We have a fascination as a population with the lives of sportspeople: how they force themselves out of bed every morning, whatever the weather and go and do the same seemingly crazy, monotonous, routine each day. But just like anyone’s regular activity, the daily training is considered any part of a professionals duties. It’s a matter of surviving the mundane.
Believe me, in the day there were days I felt going training was the last thing I wanted to do, but never did I let this distract me from my values and goals. In fact it was best if I didn’t think too much, rather treat it like any other routine in my day such as having a shower, brushing my teeth and getting dressed.

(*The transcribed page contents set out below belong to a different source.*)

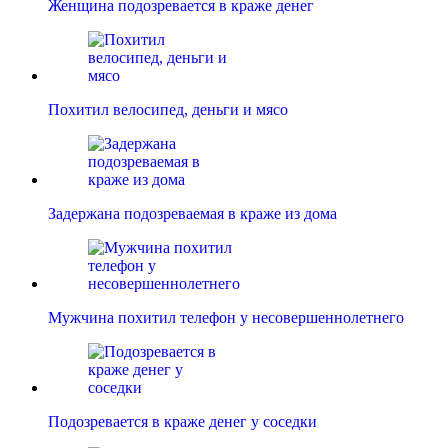
Женщина подозревается в краже денег
Похитил велосипед, деньги и мясо
Задержана подозреваемая в краже из дома
Мужчина похитил телефон у несовершеннолетнего
Подозревается в краже денег у соседки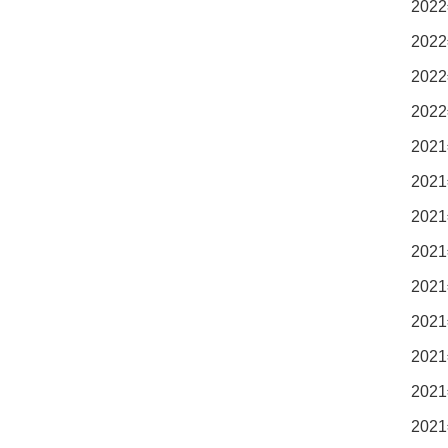
2022
2022
2022
2022
2021
2021
2021
2021
2021
2021
2021
2021
2021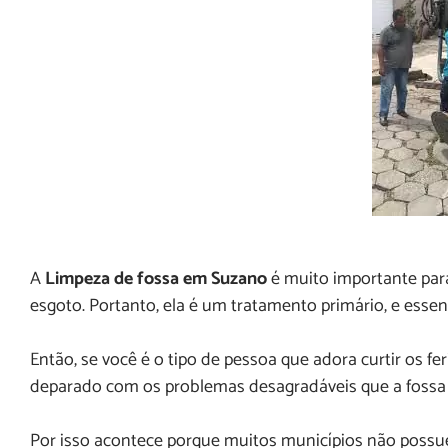
A
Limpeza de fossa em Suzano
é muito importante par
esgoto. Portanto, ela é um tratamento primário, e essen
Então, se você é o tipo de pessoa que adora curtir os fe
deparado com os problemas desagradáveis que a fossa 
Por isso acontece porque muitos municípios não possu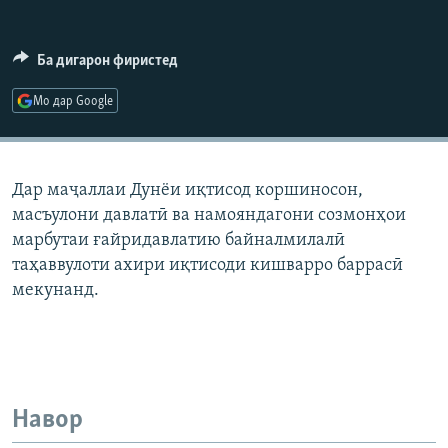
ГУЗОРИШҲОИ РАДИОӢ
Русский
Ба дигарон фиристед
ПАЙГИРӢ КУНЕД
Мо дар Google
Дар маҷаллаи Дунёи иқтисод коршиносон,
масъулони давлатӣ ва намояндагони созмонҳои
Ҳамаи сомонаҳои RFE/RL
марбутаи ғайридавлатию байналмилалӣ
таҳаввулоти ахири иқтисоди кишварро баррасӣ
мекунанд.
Навор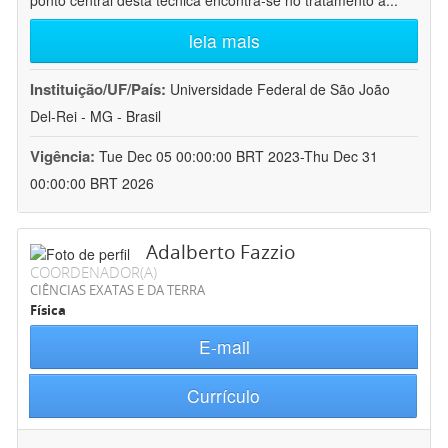
ponto central desta técnica encontra-se no tratamento a
...
leia mais
Instituição/UF/País:
Universidade Federal de São João
Del-Rei - MG - Brasil
Vigência:
Tue Dec 05 00:00:00 BRT 2023-Thu Dec 31
00:00:00 BRT 2026
Adalberto Fazzio
COORDENADOR(A)
CIÊNCIAS EXATAS E DA TERRA
Física
E-mail
Currículo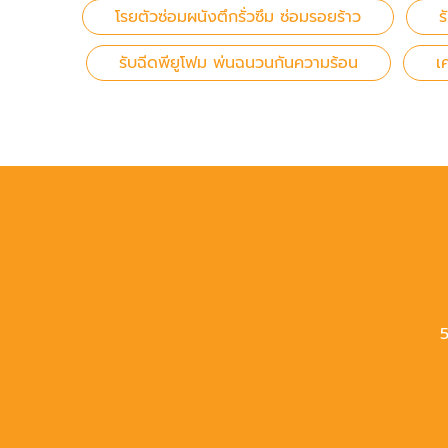
โรยตัวซ่อมผนังตึกรั่วซึม ซ่อมรอยร้าว
ร
รับฉีดพียูโฟม พ่นฉนวนกันความร้อน
เ
5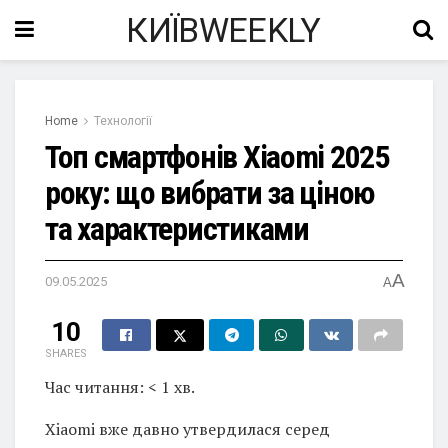
КИЇВWEEKLY
Home
Технології
Топ смартфонів Xiaomi 2025
року: що вибрати за ціною
та характеристиками
A
09.05.2025
A
10
SHARES
Час читання: < 1 хв.
Xiaomi вже давно утвердилася серед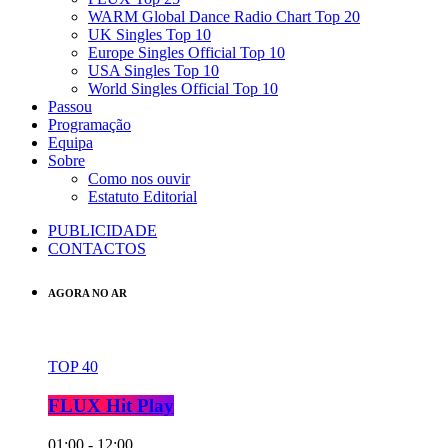
WARM Global Dance Radio Chart Top 20
UK Singles Top 10
Europe Singles Official Top 10
USA Singles Top 10
World Singles Official Top 10
Passou
Programação
Equipa
Sobre
Como nos ouvir
Estatuto Editorial
PUBLICIDADE
CONTACTOS
AGORA NO AR
TOP 40
FLUX Hit Play
01:00 - 12:00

Having a routine stifles any potential for other thoughts to enter the equation. Sure sleeping in sounds wonderful some mornings but in the long term but it’s not where I wanted to end up so it really was a case of teasing myself if I considered it.
The end goal in an athletes mind is more obvious than others and they know that it is not attainable if training doesn’t get done.

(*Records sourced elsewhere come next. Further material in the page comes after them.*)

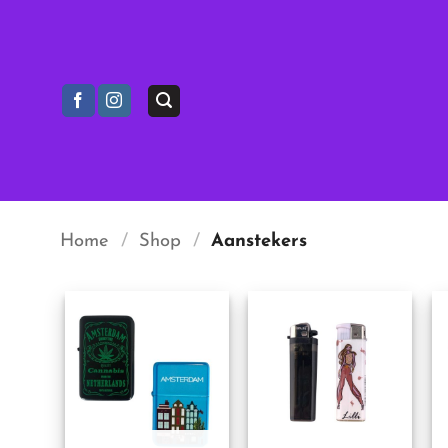
Ga
naar
inhoud
Home
/
Shop
/
Aanstekers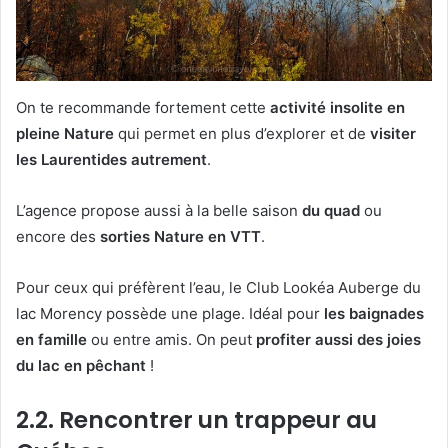
On te recommande fortement cette
activité insolite en
pleine Nature
qui permet en plus d’explorer et de
visiter
les Laurentides autrement
.
L’agence propose aussi à la belle saison
du quad
ou
encore des
sorties Nature en VTT
.
Pour ceux qui préfèrent l’eau, le Club Lookéa Auberge du
lac Morency possède une plage. Idéal pour
les baignades
en famille
ou entre amis. On peut
profiter aussi des joies
du lac en pêchant
!
2.2. Rencontrer un trappeur au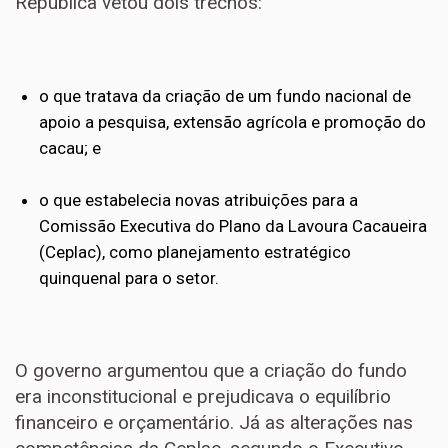
República
vetou
dois trechos:
o que tratava da criação de um fundo nacional de
apoio a pesquisa, extensão agrícola e promoção do
cacau; e
o que estabelecia novas atribuições para a
Comissão Executiva do Plano da Lavoura Cacaueira
(Ceplac), como planejamento estratégico
quinquenal para o setor.
O governo argumentou que a criação do fundo
era inconstitucional e prejudicava o equilíbrio
financeiro e orçamentário. Já as alterações nas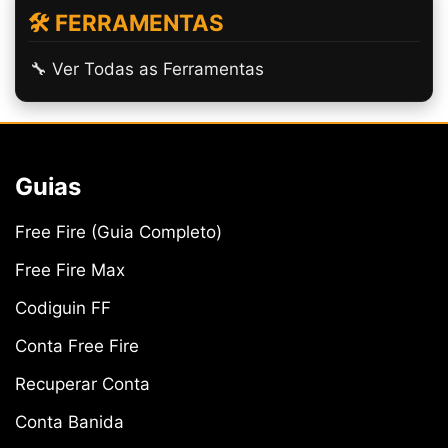
🛠️ FERRAMENTAS
🔧 Ver Todas as Ferramentas
Guias
Free Fire (Guia Completo)
Free Fire Max
Codiguin FF
Conta Free Fire
Recuperar Conta
Conta Banida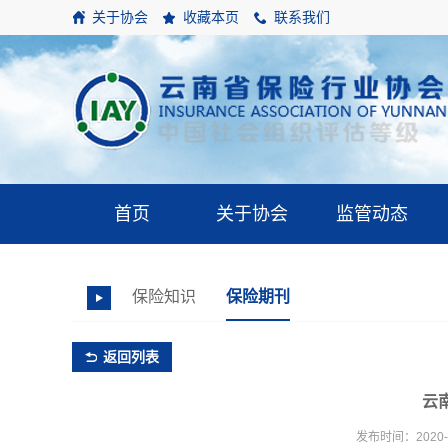
关于协会
收藏本页
联系我们
首页
关于协会
监管动态
保险知识
保险期刊
返回列表
云南
发布时间：2020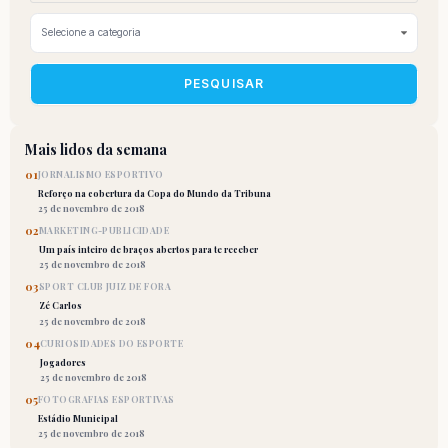
PESQUISAR
Mais lidos da semana
01
JORNALISMO ESPORTIVO
Reforço na cobertura da Copa do Mundo da Tribuna
25 de novembro de 2018
02
MARKETING-PUBLICIDADE
Um país inteiro de braços abertos para te receber
25 de novembro de 2018
03
SPORT CLUB JUIZ DE FORA
Zé Carlos
25 de novembro de 2018
04
CURIOSIDADES DO ESPORTE
Jogadores
25 de novembro de 2018
05
FOTOGRAFIAS ESPORTIVAS
Estádio Municipal
25 de novembro de 2018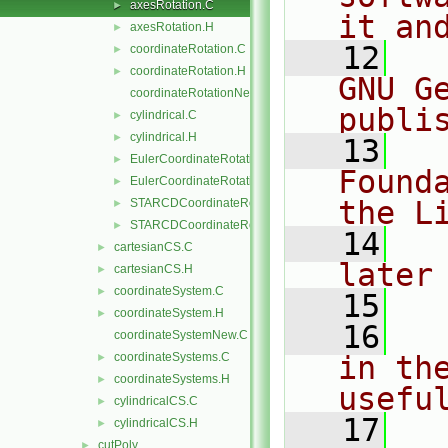
axesRotation.C
►
it an
axesRotation.H
►
   12
  
coordinateRotation.C
►
coordinateRotation.H
►
GNU G
coordinateRotationNew.C
publi
cylindrical.C
►
cylindrical.H
►
   13
  
EulerCoordinateRotation.C
►
Found
EulerCoordinateRotation.H
►
the L
STARCDCoordinateRotation.C
►
STARCDCoordinateRotation.H
►
   14
  
cartesianCS.C
►
later
cartesianCS.H
►
coordinateSystem.C
►
   15
coordinateSystem.H
►
   16
  
coordinateSystemNew.C
coordinateSystems.C
in the
►
coordinateSystems.H
►
usefu
cylindricalCS.C
►
   17
  
cylindricalCS.H
►
cutPoly
►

Anything worth doing will involve a certain amount of repetition and toil but it’s a necessary part of what you have to go through. People only see athletes when they’re at the peak and performing successfully. They might have heard about swimmers getting up at five o’clock in the morning or rowers being on the river in freezing cold temperatures in winter, but they actually don’t see it, and such difficulties are not apparent when they see an athlete on a dais proudly wearing gold medal.
Facing winter mornings and having to train outside each day is a hard slog. There is no way to put it nicely. Pair water and cold air and they just don’t meet eye to eye. It’s like a bad relationship.
But this hardship has it’s merits and makes you cherish the end result more. Nothing worth doing comes easy.
Once I lined up for an event I used to savour the hard work I did in training. I was in no doubt that I hadn’t done the work and covered all the bases. It gave me confidence.
Hours nursing injuries while maintained a balanced body takes time but there is simply no way around it. Massages, physio, chiropractors, going to yoga, pilates all were extra hours no one saw, but ultimately added up to make the result so much special.
One of my least favourite sessions were running 1km time trials. I loathed them and felt every second that they lasted at the end of a hard week. But I also knew if I didn’t do them then I was not going to line up knowing I had done everything I had to be my best. This is what drove me in the end. The fear of failure mixed with anticipation of crossing the line and perhaps thinking I could have done more. Thankfully I can sleep easy.
How do you survive the somewhat mundane everyday rituals?